◆ Description of the task
Among the following entries, count the lines that contain "搜狗广告多" and report only the result.

◆ Extracted material

★ ★ ★ ★ ★ ★ ★

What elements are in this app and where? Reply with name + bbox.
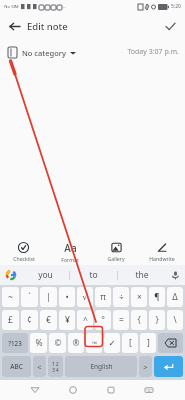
button[interactable]: Handwrite <box>139 239 185 265</box>
staticText: | <box>46 291 51 303</box>
button[interactable]: Aa <box>47 239 93 265</box>
staticText: Handwrite <box>149 255 175 262</box>
staticText: ~ <box>8 291 13 303</box>
button[interactable]: \ <box>167 310 183 330</box>
button[interactable]: Voice input <box>165 265 185 285</box>
staticText: 3 4 <box>52 367 59 373</box>
button[interactable]: Recents <box>103 382 119 398</box>
button[interactable]: Checklist <box>0 239 47 265</box>
staticText: Δ <box>172 291 178 303</box>
button[interactable]: © <box>49 333 66 353</box>
button[interactable]: ` <box>21 287 38 307</box>
staticText: ^ <box>83 314 88 326</box>
button[interactable]: No category <box>6 45 78 60</box>
staticText: 5:20 <box>171 3 181 10</box>
staticText: Today 3:07 p.m. <box>127 47 179 57</box>
button[interactable]: Google <box>0 265 22 285</box>
button[interactable]: ] <box>140 333 156 353</box>
button[interactable]: the <box>118 265 165 285</box>
button[interactable]: Gallery <box>93 239 139 265</box>
button[interactable]: Numbers <box>48 356 63 377</box>
staticText: you <box>38 269 53 281</box>
button[interactable]: Δ <box>167 287 183 307</box>
button[interactable]: ™ <box>86 333 102 353</box>
button[interactable]: ABC <box>2 356 31 377</box>
button[interactable]: Home <box>65 382 81 398</box>
staticText: > <box>143 362 148 372</box>
button[interactable]: % <box>30 333 47 353</box>
staticText: Format <box>61 256 79 263</box>
staticText: No SIM <box>4 4 19 10</box>
button[interactable]: = <box>113 310 129 330</box>
staticText: Edit note <box>27 20 68 33</box>
staticText: € <box>46 314 51 326</box>
staticText: to <box>89 269 98 281</box>
staticText: ABC <box>10 362 23 371</box>
staticText: English <box>90 362 113 371</box>
button[interactable]: π <box>95 287 111 307</box>
button[interactable]: × <box>131 287 147 307</box>
button[interactable]: € <box>40 310 57 330</box>
staticText: ÷ <box>119 291 124 303</box>
button[interactable]: ~ <box>2 287 19 307</box>
button[interactable]: | <box>40 287 57 307</box>
button[interactable]: ¢ <box>21 310 38 330</box>
staticText: ° <box>101 314 105 326</box>
button[interactable]: ® <box>68 333 84 353</box>
staticText: ·· <box>63 4 66 10</box>
staticText: ✓ <box>108 338 116 348</box>
staticText: ?123 <box>8 339 22 347</box>
staticText: ® <box>72 337 80 349</box>
button[interactable]: you <box>22 265 69 285</box>
button[interactable]: ✓ <box>104 333 120 353</box>
button[interactable]: } <box>149 310 165 330</box>
staticText: = <box>119 314 124 326</box>
staticText: [ <box>129 337 132 349</box>
button[interactable]: √ <box>77 287 93 307</box>
staticText: π <box>100 291 106 303</box>
staticText: No category <box>22 48 66 58</box>
button[interactable]: ¥ <box>59 310 75 330</box>
button[interactable]: > <box>139 356 152 377</box>
button[interactable]: English <box>65 356 137 377</box>
staticText: ` <box>28 291 31 303</box>
button[interactable]: Back <box>27 382 43 398</box>
button[interactable]: Save <box>161 17 179 35</box>
staticText: % <box>35 337 43 349</box>
button[interactable]: ° <box>95 310 111 330</box>
staticText: © <box>54 337 62 349</box>
staticText: × <box>137 291 142 303</box>
button[interactable]: ⌫ <box>158 333 183 353</box>
button[interactable]: • <box>59 287 75 307</box>
staticText: ¥ <box>65 314 70 326</box>
button[interactable]: Hide keyboard <box>141 382 157 398</box>
button[interactable]: [ <box>122 333 138 353</box>
staticText: £ <box>8 314 13 326</box>
staticText: Aa <box>64 241 77 255</box>
staticText: \ <box>173 314 177 326</box>
staticText: < <box>37 362 42 372</box>
button[interactable]: Back <box>5 17 23 35</box>
button[interactable]: £ <box>2 310 19 330</box>
staticText: ] <box>147 337 150 349</box>
button[interactable]: ¶ <box>149 287 165 307</box>
staticText: the <box>135 269 149 281</box>
button[interactable]: < <box>33 356 46 377</box>
staticText: Gallery <box>107 255 125 262</box>
staticText: Checklist <box>13 255 35 262</box>
button[interactable]: ^ <box>77 310 93 330</box>
staticText: 1 2 <box>52 361 59 367</box>
button[interactable]: { <box>131 310 147 330</box>
staticText: ™ <box>92 339 97 347</box>
button[interactable]: Enter <box>154 356 183 377</box>
button[interactable]: ÷ <box>113 287 129 307</box>
button[interactable]: ?123 <box>2 333 28 353</box>
staticText: √ <box>82 292 88 302</box>
staticText: } <box>155 314 159 326</box>
staticText: • <box>65 291 69 303</box>
staticText: ¶ <box>154 291 160 303</box>
button[interactable]: to <box>70 265 117 285</box>
staticText: { <box>137 314 141 326</box>
staticText: ¢ <box>27 314 32 326</box>
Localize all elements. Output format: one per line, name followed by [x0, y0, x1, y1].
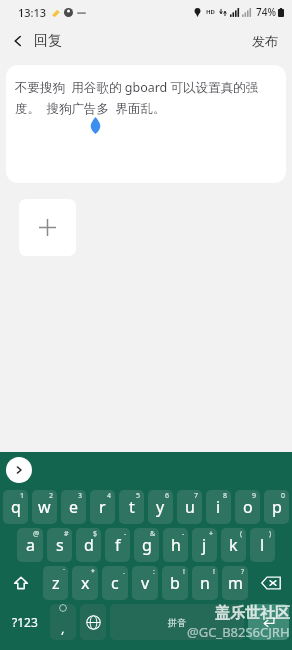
button[interactable]: r [90, 490, 115, 524]
staticText: z [52, 572, 60, 594]
staticText: i [216, 496, 221, 518]
staticText: 拼音 [168, 617, 186, 628]
button[interactable]: v [132, 566, 158, 600]
staticText: $ [93, 529, 98, 539]
staticText: 2 [49, 491, 54, 501]
button[interactable]: 发布 [238, 27, 292, 55]
button[interactable]: a [17, 528, 43, 562]
staticText: v [141, 572, 150, 594]
staticText: m [228, 572, 243, 594]
staticText: 7 [194, 491, 199, 501]
staticText: 8 [223, 491, 228, 501]
staticText: p [272, 496, 282, 518]
staticText: , [61, 619, 65, 637]
staticText: r [99, 496, 106, 518]
staticText: : [153, 567, 155, 577]
button[interactable]: p [264, 490, 289, 524]
button[interactable]: f [105, 528, 130, 562]
button[interactable]: d [76, 528, 101, 562]
staticText: n [200, 572, 210, 594]
button[interactable]: u [177, 490, 202, 524]
staticText: + [209, 529, 214, 539]
staticText: s [56, 534, 64, 556]
staticText: 74% [256, 5, 276, 19]
staticText: ( [240, 529, 243, 539]
other: Back [11, 34, 25, 48]
staticText: f [115, 534, 121, 556]
button[interactable]: g [134, 528, 159, 562]
staticText: . [123, 567, 125, 577]
staticText: 13:13 [18, 5, 47, 20]
staticText: ! [213, 567, 215, 577]
staticText: q [11, 496, 21, 518]
button[interactable]: z [43, 566, 68, 600]
staticText: g [142, 534, 152, 556]
button[interactable]: Add image [19, 199, 76, 256]
staticText: b [170, 572, 180, 594]
staticText: ?123 [12, 614, 38, 630]
staticText: ! [183, 567, 185, 577]
staticText: 回复 [34, 32, 62, 50]
button[interactable]: c [102, 566, 128, 600]
staticText: - [182, 529, 185, 539]
button[interactable]: w [32, 490, 57, 524]
staticText: 9 [252, 491, 257, 501]
button[interactable]: l [250, 528, 275, 562]
staticText: 5 [136, 491, 141, 501]
staticText: # [64, 529, 69, 539]
button[interactable]: y [148, 490, 173, 524]
button[interactable]: 拼音 [110, 604, 244, 640]
staticText: d [84, 534, 94, 556]
button[interactable]: m [222, 566, 248, 600]
button[interactable]: s [47, 528, 72, 562]
button[interactable]: Enter [248, 604, 289, 640]
button[interactable]: e [61, 490, 86, 524]
staticText: 3 [78, 491, 83, 501]
staticText: k [229, 534, 238, 556]
staticText: y [156, 496, 165, 518]
button[interactable]: i [206, 490, 231, 524]
staticText: ? [241, 567, 245, 577]
staticText: 6 [165, 491, 170, 501]
button[interactable]: ?123 [3, 604, 46, 640]
button[interactable]: 不要搜狗 用谷歌的 gboard 可以设置真的强度。 搜狗广告多 界面乱。 [6, 65, 286, 183]
staticText: @ [33, 529, 40, 539]
staticText: HD [206, 8, 215, 16]
button[interactable]: Expand toolbar [6, 457, 32, 483]
staticText: a [26, 534, 35, 556]
button[interactable]: Shift [1, 566, 41, 600]
staticText: * [91, 567, 95, 577]
button[interactable]: j [192, 528, 217, 562]
staticText: 1 [20, 491, 25, 501]
staticText: 0 [281, 491, 286, 501]
staticText: t [129, 496, 135, 518]
button[interactable]: h [163, 528, 188, 562]
button[interactable]: k [221, 528, 246, 562]
button[interactable]: q [3, 490, 28, 524]
staticText: ) [269, 529, 272, 539]
button[interactable]: Backspace [250, 566, 291, 600]
staticText: u [185, 496, 195, 518]
button[interactable]: Change language [80, 604, 106, 640]
button[interactable]: b [162, 566, 188, 600]
staticText: - [124, 529, 127, 539]
button[interactable]: Back [0, 28, 70, 54]
staticText: ` [63, 567, 65, 577]
staticText: 盖乐世社区 [215, 604, 290, 623]
staticText: & [150, 529, 156, 539]
staticText: x [81, 572, 90, 594]
staticText: l [260, 534, 265, 556]
staticText: w [38, 496, 51, 518]
staticText: @GC_B82S6CJRH [187, 623, 290, 641]
staticText: 发布 [252, 33, 278, 49]
button[interactable]: t [119, 490, 144, 524]
button[interactable]: Emoji and comma [50, 604, 76, 640]
button[interactable]: x [72, 566, 98, 600]
staticText: o [243, 496, 253, 518]
staticText: h [171, 534, 181, 556]
staticText: e [69, 496, 79, 518]
staticText: 不要搜狗 用谷歌的 gboard 可以设置真的强度。 搜狗广告多 界面乱。 [15, 79, 277, 116]
button[interactable]: o [235, 490, 260, 524]
button[interactable]: n [192, 566, 218, 600]
staticText: 4 [107, 491, 112, 501]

★ ★ ★ ★ ★ ★ ★

◆ Expected output
2